# Tips for keeping fleece down?



## lovethoseratties (Sep 10, 2015)

I currently use MANY binder clips and a tile on each level to keep the fleece from being burrowed under, but my five girls STILL destroy my fleece. I'm a poor college student I can't keep buying new fleece every week haha! If anybody has any suggestions they'd be much appreciated! My current thought is maybe getting plexi glass cut to the same size as the level pans, and use them instead. I think that would allow the fleece to be wrapped tighter, and it wouldn't have that lip/edge which seems to be the biggest issue.


----------



## JAnimal (Jul 23, 2014)

I just put they fleece down without the binder clips and if they want to go under I let them and just clean the cage alittle more often. that way they dont bite the fleece and i can use it for longer.


----------



## Willieboo (Oct 22, 2012)

^ Agreed. I've fought a lot of fleece wars and no matter what I clip it with or weigh down the corners with, they find a way to chew through and get in. What I did was I doubled the fleece layer to let them get in between the layers on purpose--that is, I put my towels at the bottom to soak up pee, covered the pan with one layer of fleece, and then put one more layer on top of thatwith the corners cut out. Now they don't chew the fleece because they can get in between the two layers of fleece via the cut corners and sleep there. But my girls are easily placated, I think--as long as they can get under to sleep, they're fine. For some rats getting under it for sleeping is not the issue (they just like chewing it, I've had those personality types, too). 

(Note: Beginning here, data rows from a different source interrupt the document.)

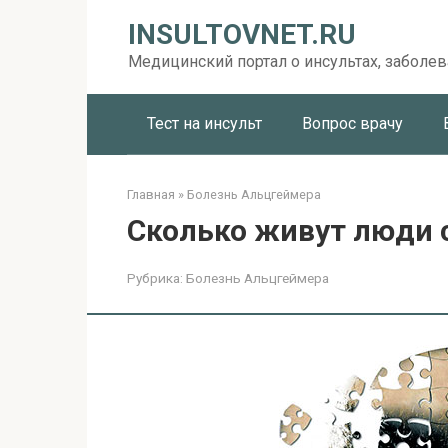
Перейти
INSULTOVNET.RU
к
контенту
Медицинский портал о инсультах, заболев
Тест на инсульт
Вопрос врачу
Главная
»
Болезнь Альцгеймера
Сколько живут люди 
Рубрика:
Болезнь Альцгеймера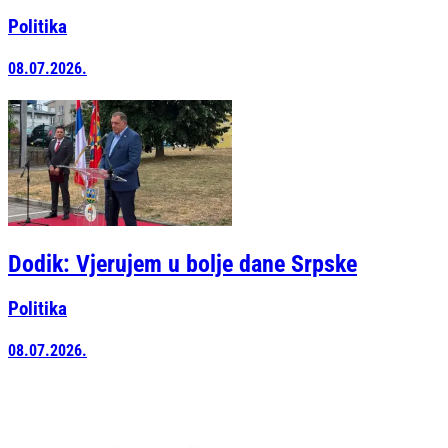
Politika
08.07.2026.
Dodik: Vjerujem u bolje dane Srpske
Politika
08.07.2026.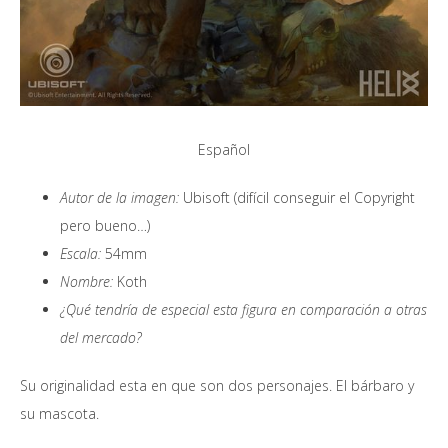
Español
Autor de la imagen:
Ubisoft (difícil conseguir el Copyright
pero bueno…)
Escala:
54mm
Nombre:
Koth
¿Qué tendría de especial esta figura en comparación a otras
del mercado?
Su originalidad esta en que son dos personajes. El bárbaro y
su mascota.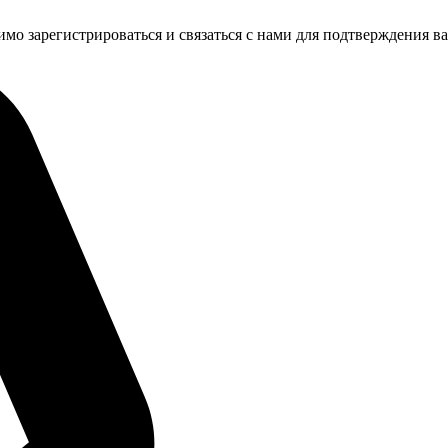
имо зарегистрироваться и связаться с нами для подтверждения в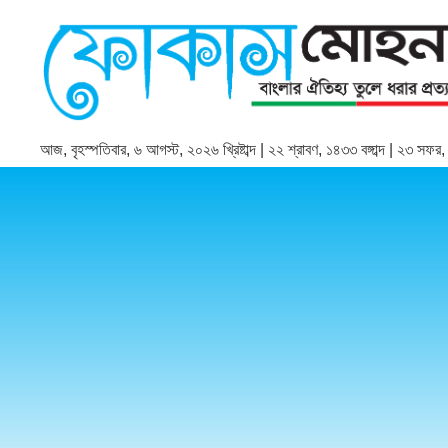
আজ, বৃহস্পতিবার, ৬ আগস্ট, ২০২৬ খ্রিষ্টাব্দ | ২২ শ্রাবণ, ১৪৩৩ বঙ্গাব্দ | ২৩ সফ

If they're giving you trouble with destroying fleece, you can always patch holes by hand with fleece scraps and needle and thread. Plus, places like Joann's or other sewing stores have lovely remnants bins, where they sell leftover fleece for really cheap, and when I'm not in the remnant bin, I'm at walmart, whose regular flat color fleece is about $3 per yard or so. 

I switched to fleece to avoid the cost and mess of bedding, but really...sometimes the rats make it difficult to say that fleece is the better bargain when you're buying it all the time xD


----------



## Synthman (Dec 22, 2014)

I use a very large fleece and when it is folded to go in the cage base it is 4 layers thick. Only the litter tray and the shelf ladder keep it down. My boys then go to the side with the 4 layers visible (not the other end with the fold) and start pulling the first layer or two back a bit so they can tunnel under it when they want to. Sometimes when the room is cold they sleep under there! After nearly 12 weeks both fleeces I use have some tiny holes in, but are not yet destroyed at all. I suspect that happens when they pull at the sides with their sharp claws/teeth to get under.


----------



## jaimsqui (Feb 24, 2015)

I use 4x4 tiles in the corners of the cage to hold the fleece down. You can get plain tiles at Home Depot for 40 cents each. I also like to place tons of scrap fleece pieces and snuggle sacks throughout the cage and this seems to keep them from wanting to go under the fleece liner! Good luck! Hope this helps!


----------



## Wtpooh (Aug 23, 2015)

To save on fleece, I go to the thrift stores and buy fleece blankets. Most of them are less than $2.00 and will make at least one cage set for my SCN, some can make two sets. I've even gotten a blanket for $0.75! While the fleece isn't as pretty as the new cool patterns at Hobby Lobby, me and the rats don't really care. Besides, they are going to chew it up and pee on it anyway.


----------



## Lightswitch Man (Sep 12, 2015)

I sew my fleece into a pillow case shape that slips tightly over the tray. The open end gets tucked under the tray.


----------